*** Opening of THE DATA ***
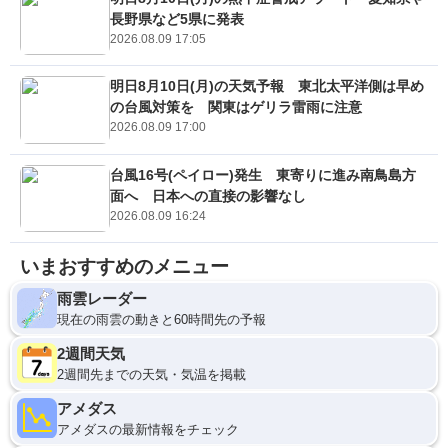
長野県など5県に発表
2026.08.09 17:05
明日8月10日(月)の天気予報 東北太平洋側は早め
の台風対策を 関東はゲリラ雷雨に注意
2026.08.09 17:00
台風16号(ペイロー)発生 東寄りに進み南鳥島方
面へ 日本への直接の影響なし
2026.08.09 16:24
いまおすすめのメニュー
雨雲レーダー
現在の雨雲の動きと60時間先の予報
2週間天気
2週間先までの天気・気温を掲載
アメダス
アメダスの最新情報をチェック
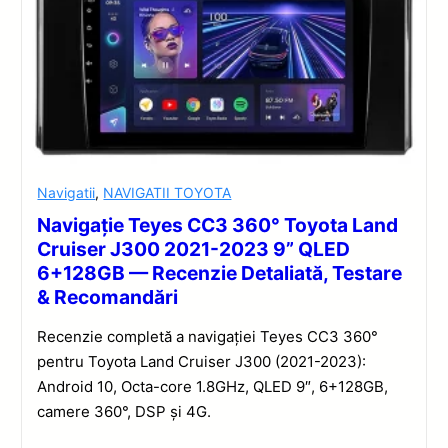
Navigatii
,
NAVIGATII TOYOTA
Navigație Teyes CC3 360° Toyota Land
Cruiser J300 2021-2023 9” QLED
6+128GB — Recenzie Detaliată, Testare
& Recomandări
Recenzie completă a navigației Teyes CC3 360°
pentru Toyota Land Cruiser J300 (2021-2023):
Android 10, Octa-core 1.8GHz, QLED 9″, 6+128GB,
camere 360°, DSP și 4G.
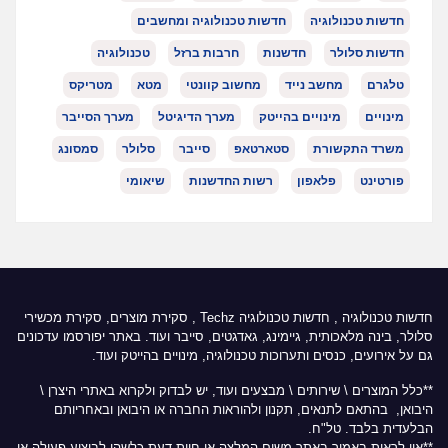
חדשות טכנולוגיה
חדשות טכנולוגיה ומחשבים
חדשות סלולר
חדשנות
חרבות ברזל
טכנולוגיה
טלגרם
מחשב נייד
מחשוב קוונטי
מטא
מטריקס
מינויים
מינויים בהייטק
מערך הדיגיטל
מערך הסייבר
משרד התקשורת
סטארטאפ
סייבר
סלולר
סמסונג
פורטינט
פלאפון
רשות החדשנות
שיאומי
חדשות טכנולוגיה
,
חדשות טכנולוגיה Techz
, סקירת מוצרים, סקירת מכשירי
סלולר, בינה מלאכותית, גיימינג, גאדגטים, סייבר ועוד. באתר יפורסמו עדכונים
גם על אירועים, כנסים ותערוכות טכנולוגיה, מינויים בהייטק ועוד.
**כלל המוצרים \ שירותים \ מבצעים ועוד, יש לבדוק ולקרוא באתרי היצרן \
היבואן, בהתאם לתנאים, תקנון ולהוראות החברה או היבואן ובאחריותם
הבלעדית בלבד. טל"ח.
**אין לראות באמור באתר משום המלצה או חוות דעת כלשהי לביצוע פעולה או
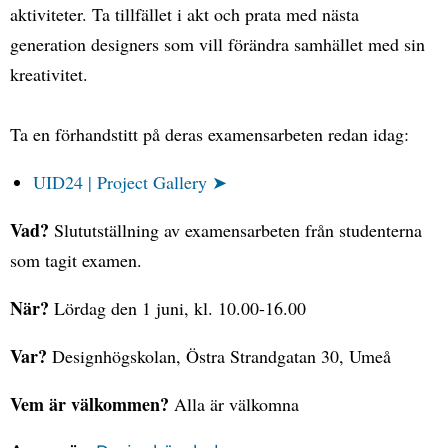
aktiviteter. Ta tillfället i akt och prata med nästa
generation designers som vill förändra samhället med sin
kreativitet.
Ta en förhandstitt på deras examensarbeten redan idag:
UID24 | Project Gallery ➤
Vad?
Slututställning av examensarbeten från studenterna
som tagit examen.
När?
Lördag den 1 juni, kl. 10.00-16.00
Var?
Designhögskolan, Östra Strandgatan 30, Umeå
Vem är välkommen?
Alla är välkomna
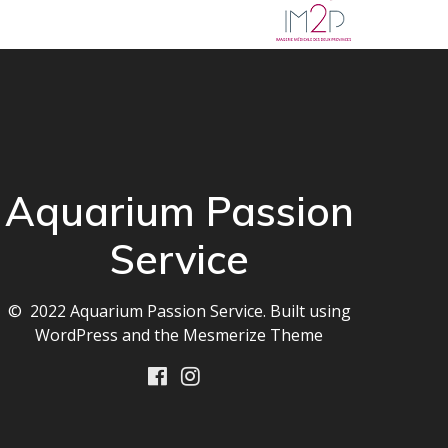
Aquarium Passion
Service
© 2022 Aquarium Passion Service. Built using
WordPress and the
Mesmerize Theme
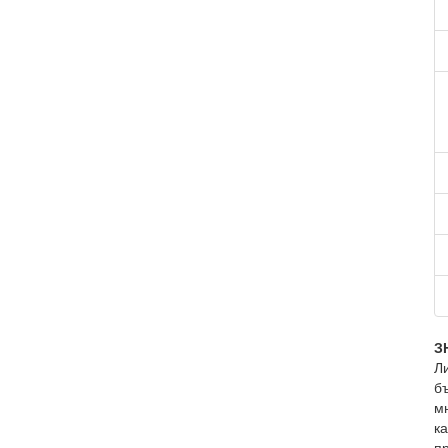
З
Л
б
м
ка
пр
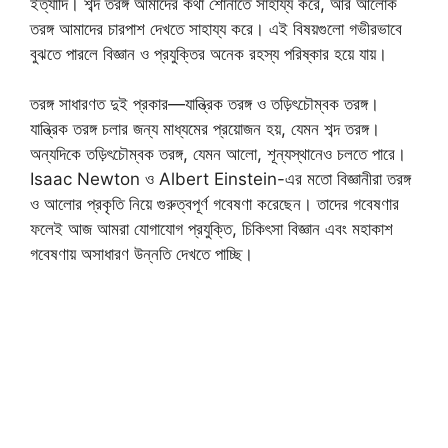
ইত্যাদি। শব্দ তরঙ্গ আমাদের কথা শোনাতে সাহায্য করে, আর আলোক
তরঙ্গ আমাদের চারপাশ দেখতে সাহায্য করে। এই বিষয়গুলো গভীরভাবে
বুঝতে পারলে বিজ্ঞান ও প্রযুক্তির অনেক রহস্য পরিষ্কার হয়ে যায়।
তরঙ্গ সাধারণত দুই প্রকার—যান্ত্রিক তরঙ্গ ও তড়িৎচৌম্বক তরঙ্গ।
যান্ত্রিক তরঙ্গ চলার জন্য মাধ্যমের প্রয়োজন হয়, যেমন শব্দ তরঙ্গ।
অন্যদিকে তড়িৎচৌম্বক তরঙ্গ, যেমন আলো, শূন্যস্থানেও চলতে পারে।
Isaac Newton ও Albert Einstein-এর মতো বিজ্ঞানীরা তরঙ্গ
ও আলোর প্রকৃতি নিয়ে গুরুত্বপূর্ণ গবেষণা করেছেন। তাদের গবেষণার
ফলেই আজ আমরা যোগাযোগ প্রযুক্তি, চিকিৎসা বিজ্ঞান এবং মহাকাশ
গবেষণায় অসাধারণ উন্নতি দেখতে পাচ্ছি।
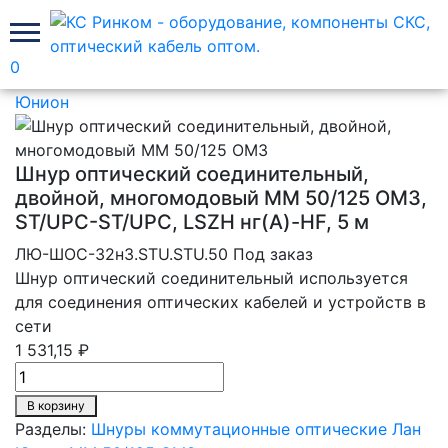
0
Главная
Шнуры коммутационные оптические Лан
Юнион
Шнур оптический соединительный,
двойной, многомодовый MM 50/125 OM3,
ST/UPC-ST/UPC, LSZH нг(A)-HF, 5 м
ЛЮ-ШОС-32н3.STU.STU.50
Под заказ
Шнур оптический соединительный используется
для соединения оптических кабелей и устройств в
сети
1 531,15 ₽
В корзину
Разделы:
Шнуры коммутационные оптические Лан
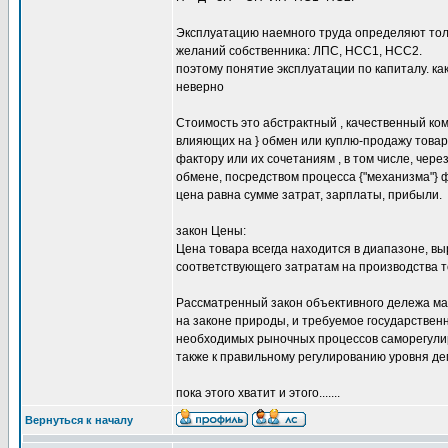
Эксплуатацию наемного труда определяют толь
желаний собственника: ЛПС, НСС1, НСС2.
поэтому понятие эксплуатации по капиталу. ка
неверно
Стоимость это абстрактный , качественный к
влияющих на } обмен или куплю-продажу това
фактору или их сочетаниям , в том числе, чер
обмене, посредством процесса {"механизма"} 
цена равна сумме затрат, зарплаты, прибыли.
закон Цены:
Цена товара всегда находится в диапазоне, в
соответствующего затратам на производства т
Рассматренный закон объективного дележа ма
на законе природы, и требуемое государствен
необходимых рыночных процессов саморегулиро
также к правильному регулированию уровня де
пока этого хватит и этого.......
Вернуться к началу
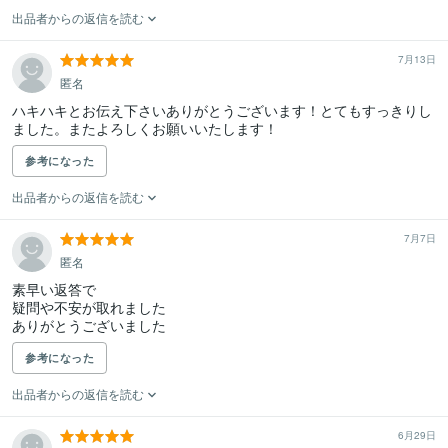
出品者からの返信を読む
7月13日
匿名
ハキハキとお伝え下さいありがとうございます！とてもすっきりし
ました。またよろしくお願いいたします！
参考になった
出品者からの返信を読む
7月7日
匿名
素早い返答で

疑問や不安が取れました

ありがとうございました
参考になった
出品者からの返信を読む
6月29日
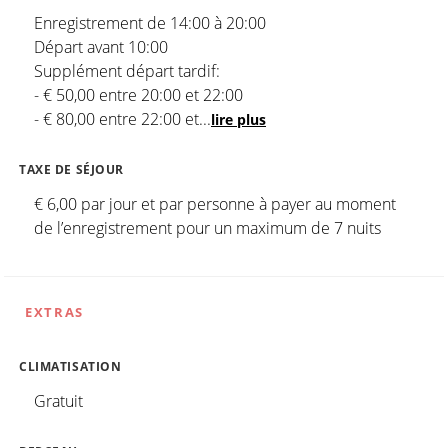
Enregistrement de 14:00 à 20:00
Départ avant 10:00
Supplément départ tardif:
- € 50,00 entre 20:00 et 22:00
- € 80,00 entre 22:00 et
...
lire plus
TAXE DE SÉJOUR
€ 6,00 par jour et par personne à payer au moment
de l’enregistrement pour un maximum de 7 nuits
EXTRAS
CLIMATISATION
Gratuit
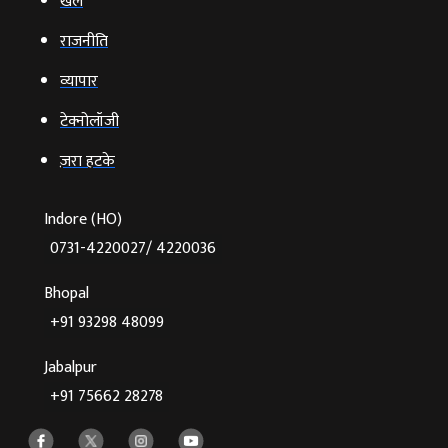
खेल
राजनीति
व्‍यापार
टेक्‍नोलॉजी
ज़रा हटके
Indore (HO)
0731-4220027/ 4220036
Bhopal
+91 93298 48099
Jabalpur
+91 75662 28278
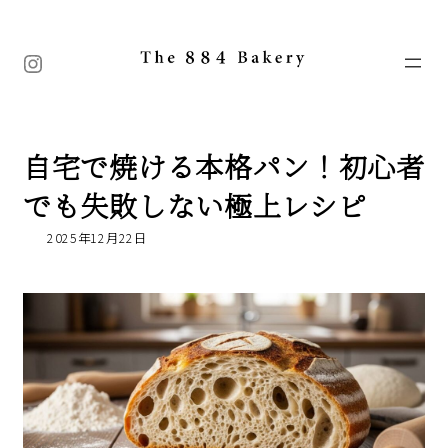
コ
ナ
ン
ビ
テ
ゲ
Instagram
ン
ー
ツ
シ
へ
ョ
ス
ン
キ
に
自宅で焼ける本格パン！初心者
ッ
移
プ
動
でも失敗しない極上レシピ
2025年12月22日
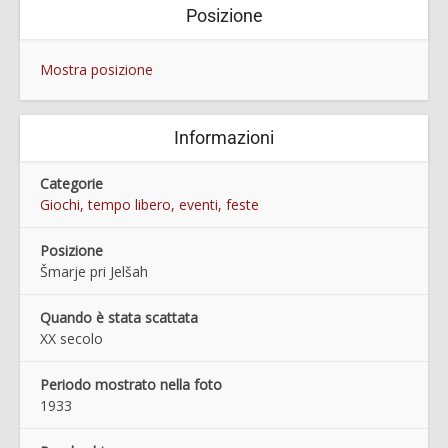
Posizione
Mostra posizione
Informazioni
Categorie
Giochi, tempo libero, eventi, feste
Posizione
Šmarje pri Jelšah
Quando è stata scattata
XX secolo
Periodo mostrato nella foto
1933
*** Close of THE DATA ***
> [TASK TO COMPLETE] With the pictures left out, restate word for word every line of the data above, from the first down to the line that contains "סלולר, בינה מלאכותית, גיימינג, גאדגטים, סייבר".

> [TASK SOLUTION]
長野県など5県に発表
2026.08.09 17:05
明日8月10日(月)の天気予報 東北太平洋側は早め
の台風対策を 関東はゲリラ雷雨に注意
2026.08.09 17:00
台風16号(ペイロー)発生 東寄りに進み南鳥島方
面へ 日本への直接の影響なし
2026.08.09 16:24
いまおすすめのメニュー
雨雲レーダー
現在の雨雲の動きと60時間先の予報
2週間天気
2週間先までの天気・気温を掲載
アメダス
アメダスの最新情報をチェック
Navigatii
,
NAVIGATII TOYOTA
Navigație Teyes CC3 360° Toyota Land
Cruiser J300 2021-2023 9” QLED
6+128GB — Recenzie Detaliată, Testare
& Recomandări
Recenzie completă a navigației Teyes CC3 360°
pentru Toyota Land Cruiser J300 (2021-2023):
Android 10, Octa-core 1.8GHz, QLED 9″, 6+128GB,
camere 360°, DSP și 4G.
חדשות טכנולוגיה
חדשות טכנולוגיה ומחשבים
חדשות סלולר
חדשנות
חרבות ברזל
טכנולוגיה
טלגרם
מחשב נייד
מחשוב קוונטי
מטא
מטריקס
מינויים
מינויים בהייטק
מערך הדיגיטל
מערך הסייבר
משרד התקשורת
סטארטאפ
סייבר
סלולר
סמסונג
פורטינט
פלאפון
רשות החדשנות
שיאומי
חדשות טכנולוגיה
,
חדשות טכנולוגיה Techz
, סקירת מוצרים, סקירת מכשירי
סלולר, בינה מלאכותית, גיימינג, גאדגטים, סייבר ועוד. באתר יפורסמו עדכונים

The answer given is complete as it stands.